Mortgage Interest Adjustment: Due, where applicable, at time of closing.
- The Mortgage loan insurance premium is most easily calculated using the online CMHC Premium Calculator at www.cmhc.gc.ca
- Statement of Adjustment Items: Both buyer and seller are each responsible for their share of realty taxes, fuel and utilities with the buyer assuming responsibility for the date of closing and beyond. Where the seller has prepaid some or all of these, the buyer will be required to reimburse the seller at time of closing for that portion attributable to the closing date and beyond.
- Title Insurance: Your lawyer will likely recommend title insurance to cover loss caused by defects in the title to the property. This usually costs about $300.00, which can be $700.00 to $1,700.00 less expensive than contracting for a new property survey.
- Water Quality/Replenishment Inspection: If the home you choose has a well, you will want it to be bacteriologically tested and gauge the water replenishment rate at a cost of $50.00 to $100.00.
- Survey: The mortgage lender may request an up-to-date survey prior to finalizing the mortgage loan. If the seller doesn’t have one or doesn’t agree to acquire one, you will have to pay for it yourself. The cost can run from $1,000.00 to $2,000.00. Due at time of closing. Today, most mortgage lenders accept title insurance in lieu of a current survey. However, most lawyers recommend having a survey to confirm the true nature of the property and all improvements being purchased and to identify potential issues such as easements, encroachments, abandoned fuel tanks, etc.

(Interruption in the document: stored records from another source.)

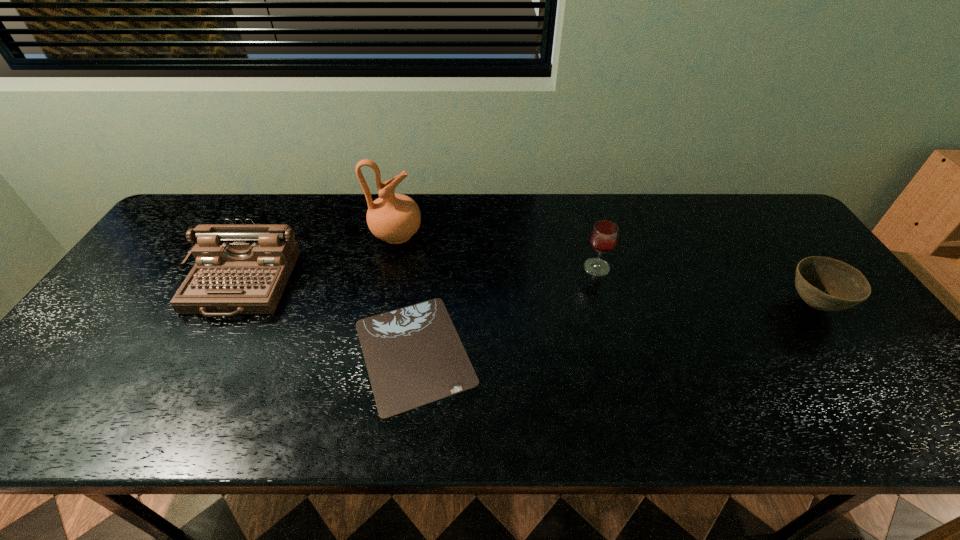 This screenshot has height=540, width=960. In order to click on vacant region that satisfies the following two spatial constraints: 1. on the keyboard of the rightmost object; 2. on the right side of the leftmost object in this screenshot , I will do (230, 305).

Find the location of `blank area in the image that satisfies the following two spatial constraints: 1. on the spout of the shortest object; 2. on the right side of the tallest object`. blank area in the image that satisfies the following two spatial constraints: 1. on the spout of the shortest object; 2. on the right side of the tallest object is located at coordinates (372, 352).

The image size is (960, 540). What are the coordinates of `vacant space that satisfies the following two spatial constraints: 1. on the keyboard of the typewriter; 2. on the left side of the mousepad` in the screenshot? It's located at (204, 352).

I want to click on free space that satisfies the following two spatial constraints: 1. on the keyboard of the shortest object; 2. on the right side of the typewriter, so click(204, 352).

Find the location of a particular element. vacant position in the image that satisfies the following two spatial constraints: 1. on the spout of the tallest object; 2. on the keyboard of the leftmost object is located at coordinates (387, 284). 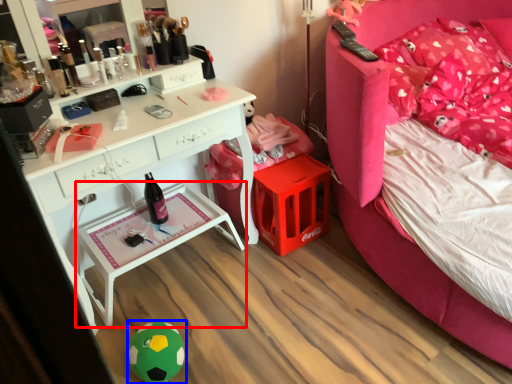 Question: Which object appears closest to the camera in this image, nightstand (highlighted by a red box) or toy (highlighted by a blue box)?

Choices:
 (A) nightstand
 (B) toy

Answer: (B) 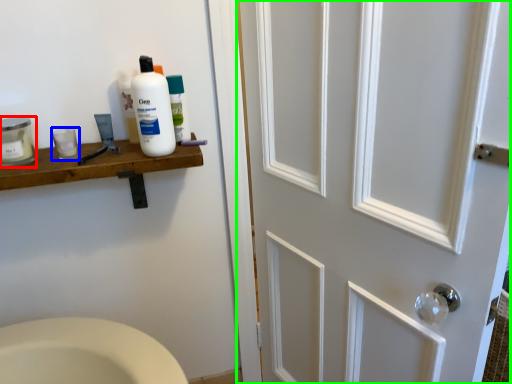 Question: Which is nearer to the mouthwash (highlighted by a red box)? mouthwash (highlighted by a blue box) or door (highlighted by a green box).

Choices:
 (A) mouthwash
 (B) door

Answer: (A) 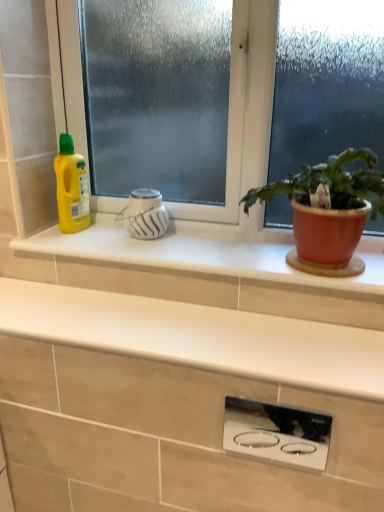 Identify the location of vacant space that is to the left of white glossy vase at center, which ranks as the 1th appliance in left-to-right order. The width and height of the screenshot is (384, 512). (85, 238). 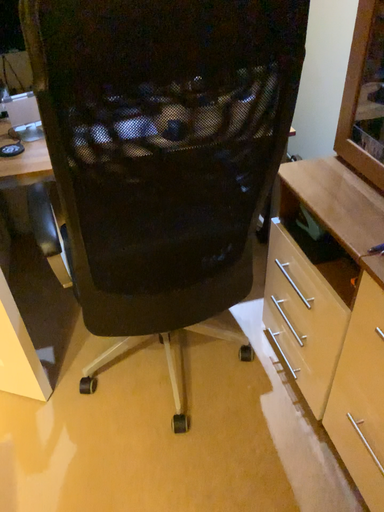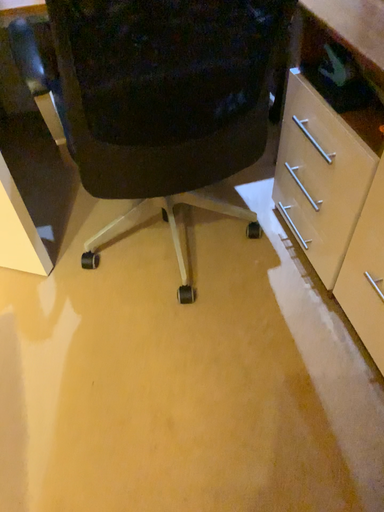 Question: How did the camera likely rotate when shooting the video?

Choices:
 (A) rotated upward
 (B) rotated downward

Answer: (B) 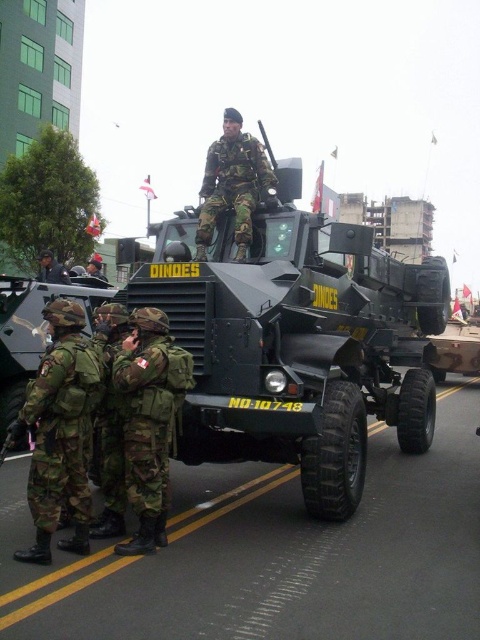 Is matte black armored vehicle at center smaller than camouflage uniform at center?

No.

In the scene shown: Measure the distance between matte black armored vehicle at center and camouflage uniform at center.

A distance of 23.23 feet exists between matte black armored vehicle at center and camouflage uniform at center.

Measure the distance between matte black armored vehicle at center and camera.

A distance of 4.39 meters exists between matte black armored vehicle at center and camera.

You are a GUI agent. You are given a task and a screenshot of the screen. Output one action in this format:
    pyautogui.click(x=<x>, y=<y>)
    Task: Click on the matte black armored vehicle at center
    This screenshot has width=480, height=640.
    Given the screenshot: What is the action you would take?
    point(296,342)

Based on the photo, which is more to the right, green matte armored vehicle at center or camouflage uniform at center?

Positioned to the right is green matte armored vehicle at center.

Does point (43, 346) come farther from viewer compared to point (94, 276)?

No, (43, 346) is closer to viewer.

The width and height of the screenshot is (480, 640). Identify the location of green matte armored vehicle at center. (33, 332).

Is camouflage fabric uniform at left closer to camera compared to matte black helmet at center?

Yes, it is.

Which is more to the right, camouflage fabric uniform at left or matte black helmet at center?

- Capital acquisitions: Furniture, appliances, equipment of all kinds, fixtures and tools.
- Condominium Fees: Initial in-advance payment.
- Cushion: Retain to cover unexpected expenses.
- Landscaping: Lawn and garden enhancements and driveway, walkway and fencing repairs.
- Moving Expenses: Usually due on the day of your move.
- Renovations: Minor repairs and re-decorating including curtains and carpeting.
- Service Activation: Telephone, Internet, cable, satellite and possible utility hook-ups and deposits.